Belgian Shepherd Groenendael
The Groenendael is one of the four varieties of Belgian Shepherd Dogs. They originated as herding dogs in the various provinces of Belgium and worked as living fences for the many flocks of sheep found in the region – they were much prized for their tireless quick gait, their intelligence and intense loyalty.
In 1891 the first gathering of Belgian Shepherds from various Belgian counties was organised and from this, four distinct varieties could be seen and these were named after the areas from which they were most prevalent.
The first breed standard was written in 1892 which separated the varieties into long haired, short haired, and rough haired.
During World War One Belgian Shepherd Dogs were used on the battlefields serving as ambulance dogs, message carriers and even pulling machine guns. The period after the war saw an increase in popularity of the breed world wide and Groenendaels were exported to many parts of the world.
Groenendaels are strong, agile, quick, intelligent, watchful and trainable – these qualities explain the breed’s impressive versatility and usefulness for all kinds of canine sports, training disciplines and service; the BSD can truly turn it’s paw to anything – but they need active owners and careful socialisation when young.

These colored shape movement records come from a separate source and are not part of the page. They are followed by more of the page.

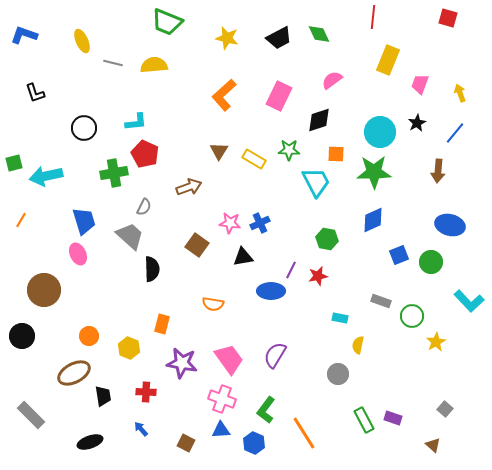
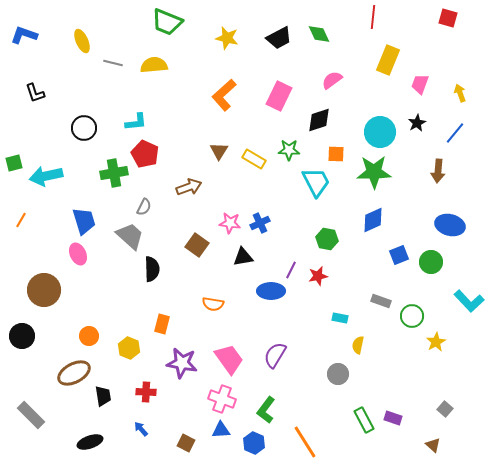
orange line at (304, 433): moved 1 px right, 9 px down
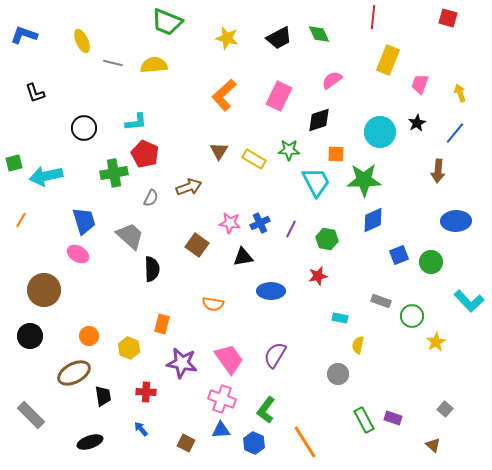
green star at (374, 172): moved 10 px left, 8 px down
gray semicircle at (144, 207): moved 7 px right, 9 px up
blue ellipse at (450, 225): moved 6 px right, 4 px up; rotated 16 degrees counterclockwise
pink ellipse at (78, 254): rotated 35 degrees counterclockwise
purple line at (291, 270): moved 41 px up
black circle at (22, 336): moved 8 px right
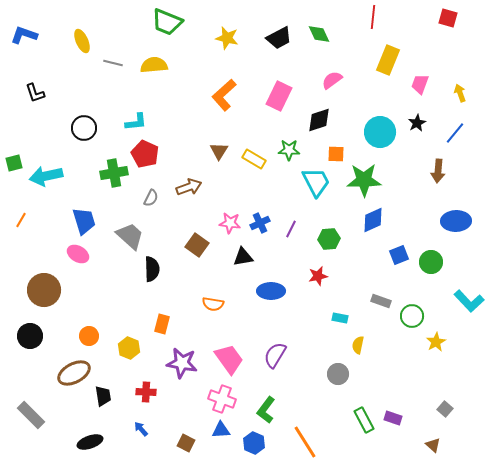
green hexagon at (327, 239): moved 2 px right; rotated 15 degrees counterclockwise
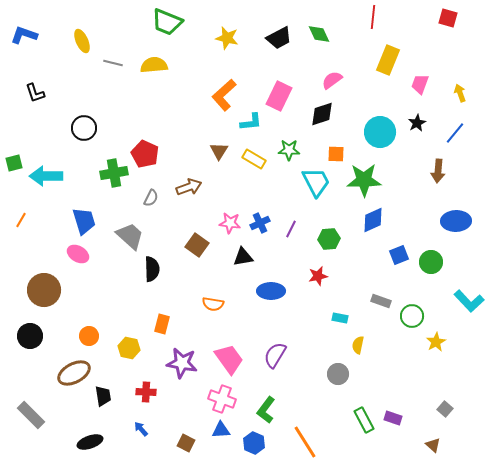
black diamond at (319, 120): moved 3 px right, 6 px up
cyan L-shape at (136, 122): moved 115 px right
cyan arrow at (46, 176): rotated 12 degrees clockwise
yellow hexagon at (129, 348): rotated 10 degrees counterclockwise
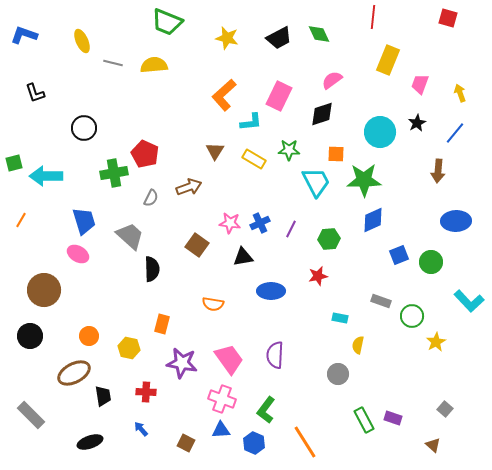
brown triangle at (219, 151): moved 4 px left
purple semicircle at (275, 355): rotated 28 degrees counterclockwise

Of medium build a Groenendael should give the impression of a well balanced square dog, elegant in appearance with a proud head carriage. Groenendaels have a profuse double coat and males are longer coated than bitches with a pronounced mane framing the head. The Groenendaels coat must be solid black with only limited areas of white on the chest and frosting on the muzzles’ and tips of the toes is allowed. Apart from coat type and colour all four varieties of BSD should be identical.
Overall the BSD is a healthy breed, it’s ‘natural’ build means that it does not suffer from extremes of conformation that could be harmful to it’s health or well being.
All breeding stock should be tested for Hip Dysplasia although the average scores for the breed are low and eyes should be tested for hereditary cataracts.
Epilepsy is the most serious health problem in the breed – often late onset and with a complicated mode of inheritance, research projects have been started to examine heritability and to survey how widespread the problem is – many breed clubs now compile databases showing affected dogs which can enable breeders to avoid using those lines.
The BSD requires no special care and has a low incidence of medical problems and it is most likely that your dog will never suffer form these hereditary defects.